Переходим к «Бесам». Мы остановимся только на исповеди Ставрогина.
Стилистика ставрогинской исповеди привлекла внимание Леонида Гроссмана, который посвятил ей небольшую работу[282].
Вот итог его анализа:
«Такова необычайная и тонкая композиционная система ставрогинской "Исповеди". Острый самоанализ преступного сознания, беспощадная запись всех его мельчайших разветвлений требовали и в самом тоне рассказа какого-то нового принципа расслоения слова и распластования цельной и гладкой речи. Почти на всем протяжении рассказа чувствуется принцип разложения стройного повествовательного стиля. Убийственно-аналитическая тема исповеди страшного грешника требовала такого же расчлененного и как бы беспрерывно распадающегося воплощения. Синтетически законченная, плавная и уравновешенная речь литературного описания меньше всего соответствовала бы этому хаотически-жуткому и встревоженно-зыбкому миру преступного духа. Вся чудовищная уродливость и неистощимый ужас Ставрогинских воспоминаний требовали этого расстройства традиционного слова. Кошмарность темы настойчиво искала каких-то новых приемов искаженной и раздражающей фразы.
<Исповедь Ставрогина" – замечательный стилистический эксперимент, в котором классическая художественная проза русского романа впервые судорожно пошатнулась, исказилась и сдвинулась в сторону каких-то неведомых достижений. Только на фоне европейского искусства нашей современности можно найти критерий для оценки всех пророческих приемов этой дезорганизованной стилистики»[283].
Л. Гроссман понял стиль «Исповеди» Ставрогина как монологическое выражение его сознания; этот стиль, по его мнению, адекватен теме, т. е. самому преступлению, и ставрогинской душе. Гроссман, таким образом, применил к «Исповеди» принципы обычной стилистики, учитывающей лишь прямое интенциональное слово, слово, знающее только себя и свой предмет. На самом деле стиль ставрогинской «Исповеди» определяется прежде всего ее внутренне-диалогической установкой по отношению к другому. Именно эта оглядка на другого определяет изломы ее стиля и весь специфический облик ее.

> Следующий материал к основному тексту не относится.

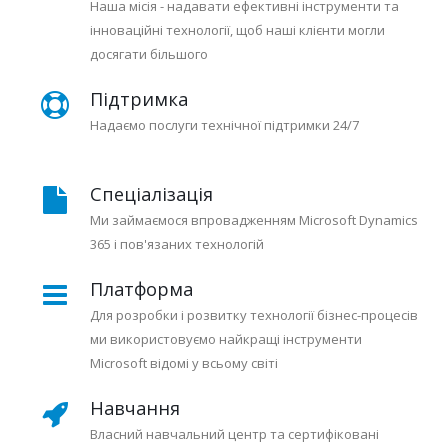
Наша місія - надавати ефективні інструменти та
інноваційні технології, щоб наші клієнти могли
досягати більшого
Підтримка
Надаємо послуги технічної підтримки 24/7
Спеціалізація
Ми займаємося впровадженням Microsoft Dynamics
365 і пов'язаних технологій
Платформа
Для розробки і розвитку технології бізнес-процесів
ми використовуємо найкращі інструменти
Microsoft відомі у всьому світі
Навчання
Власний навчальний центр та сертифіковані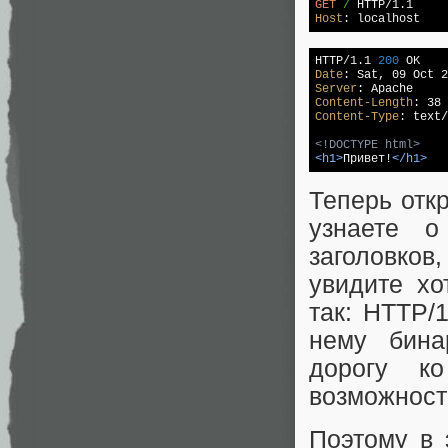
GET
/
Host
: localhost
HTTP/1.1 
200
Date
Server
Content-Length
Content-Type
: text/
<!DOCTYPE html>
<
h1
>
Привет!
</
h1
>
Теперь отк
узнаете о
заголовков
увидите хо
так: HTTP/
нему бина
дорогу ко
возможност
Поэтому в 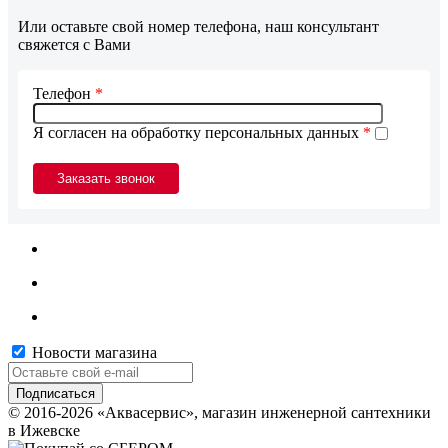
Или оставьте свой номер телефона, наш консультант
свяжется с Вами
Телефон
*
Я согласен на обработку персональных данных
*
Новости магазина
© 2016-2026 «Аквасервис», магазин инженерной сантехники
в Ижевске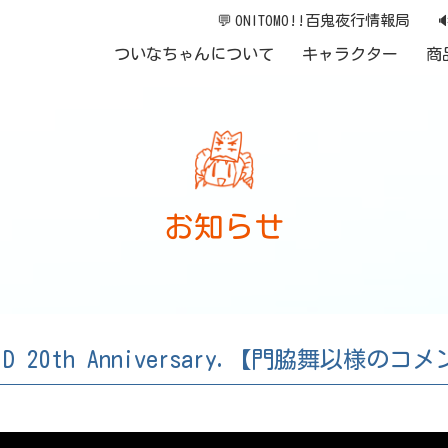
💬
ONITOMO!!百鬼夜行情報局

ついなちゃんについて
キャラクター
商
お知らせ
ID 20th Anniversary.【門脇舞以様の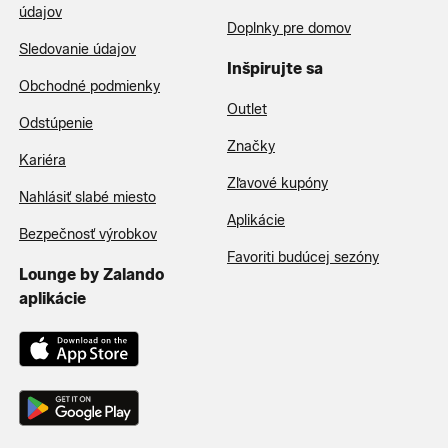
údajov
Doplnky pre domov
Sledovanie údajov
Inšpirujte sa
Obchodné podmienky
Outlet
Odstúpenie
Značky
Kariéra
Zľavové kupóny
Nahlásiť slabé miesto
Aplikácie
Bezpečnosť výrobkov
Favoriti budúcej sezóny
Lounge by Zalando
aplikácie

Именно это имел в виду и Тихон, когда он прямо начал с «эстетической критики» слога «Исповеди». Характерно, что Гроссман самое важное в критике Тихона вовсе упускает из виду и не приводит в своей статье, а касается лишь второстепенного. Критика Тихона очень важна, ибо она бесспорно выражает художественный замысел самого Достоевского.
В чем же усматривает Тихон основной порок исповеди?

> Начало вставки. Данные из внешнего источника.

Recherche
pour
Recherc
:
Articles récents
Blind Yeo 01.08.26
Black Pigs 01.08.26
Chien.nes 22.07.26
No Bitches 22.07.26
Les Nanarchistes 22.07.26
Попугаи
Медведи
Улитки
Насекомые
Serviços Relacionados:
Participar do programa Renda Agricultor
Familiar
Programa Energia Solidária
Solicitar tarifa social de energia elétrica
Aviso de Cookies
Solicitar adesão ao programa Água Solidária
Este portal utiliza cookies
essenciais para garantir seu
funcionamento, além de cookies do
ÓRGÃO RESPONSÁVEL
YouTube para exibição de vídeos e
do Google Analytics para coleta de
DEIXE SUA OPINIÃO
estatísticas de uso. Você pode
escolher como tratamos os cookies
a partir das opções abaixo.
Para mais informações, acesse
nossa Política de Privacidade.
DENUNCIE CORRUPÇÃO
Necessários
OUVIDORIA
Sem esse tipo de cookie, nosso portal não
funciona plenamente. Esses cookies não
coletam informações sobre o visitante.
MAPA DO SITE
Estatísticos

Первые слова Тихона по прочтении ставрогинской записки «были:
«– А нельзя ли в документе сем сделать иные исправления?
– Зачем? Я писал искренно, – ответил Ставрогин.

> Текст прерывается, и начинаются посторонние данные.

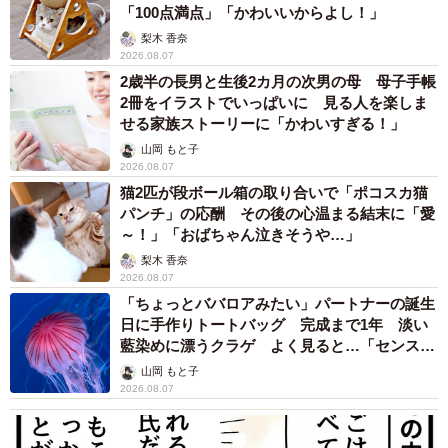
「100点満点」「かわいいからよし！」
梨木 香奈
2026.08.07
2歳半の長男と生後2カ月の次男の母 母子手帳
2冊をイラストでいっぱいに 見る人を楽しま
せる家族ストーリーに「かわいすぎる！」
山岡 もと子
2026.08.07
猫2匹が段ボール箱の取り合いで「ポコスカ猫
パンチ」の応酬 その後の心温まる結末に「愛
～！」「おばちゃん泣きそうや…」
梨木 香奈
2026.08.07
「ちょっとババロアみたい」パートナーの誕生
日に手作りトートバッグ 完成まで1年 淡い
藍染めに漂うクラゲ よく見ると…「センスす
ごい」
山岡 もと子
2026.08.07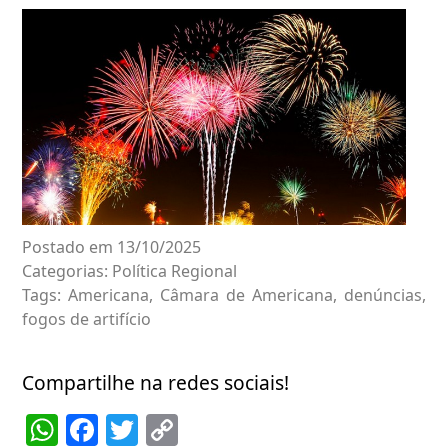
Postado em 13/10/2025
Categorias:
Política Regional
Tags:
Americana
,
Câmara de Americana
,
denúncias
,
fogos de artifício
Compartilhe na redes sociais!
WhatsApp
Facebook
Twitter
Copy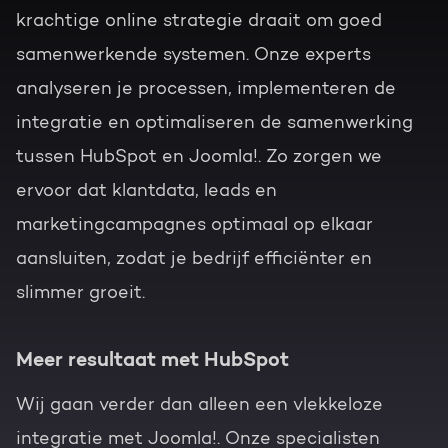
krachtige online strategie draait om goed
samenwerkende systemen. Onze experts
analyseren je processen, implementeren de
integratie en optimaliseren de samenwerking
tussen HubSpot en Joomla!. Zo zorgen we
ervoor dat klantdata, leads en
marketingcampagnes optimaal op elkaar
aansluiten, zodat je bedrijf efficiënter en
slimmer groeit.
Meer resultaat met HubSpot
Wij gaan verder dan alleen een vlekkeloze
integratie met Joomla!. Onze specialisten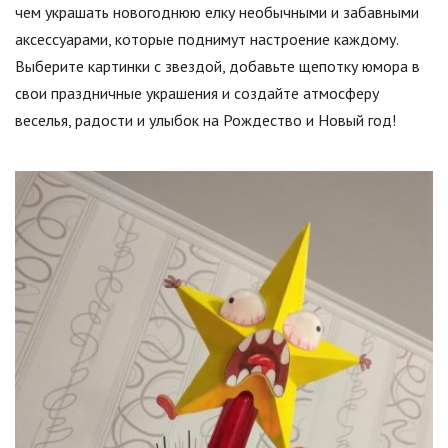
чем украшать новогоднюю елку необычными и забавными
аксессуарами, которые поднимут настроение каждому.
Выберите картинки с звездой, добавьте щепотку юмора в
свои праздничные украшения и создайте атмосферу
веселья, радости и улыбок на Рождество и Новый год!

– Немного бы в слоге…»[284].
Таким образом, слог (стиль) и его неблагообразие прежде всего поразили Тихона в «Исповеди». Приведем отрывок из их диалога, раскрывающий действительное существо ставрогинского стиля:
«–
– Представить? повторяю вам: я не "представлялся" и в особенности не "ломался". Тихон быстро опустил глаза.
– Документ этот идет прямо из потребности сердца, смертельно уязвленного, – так ли я понимаю? – произнес он с настойчивостью и с необыкновенным жаром. – Да, сие есть покаяние и натуральная потребность его, вас поборовшая, и вы попали на великий путь, путь из неслыханных.
– Стыжусь?
–
–
– Смертельно.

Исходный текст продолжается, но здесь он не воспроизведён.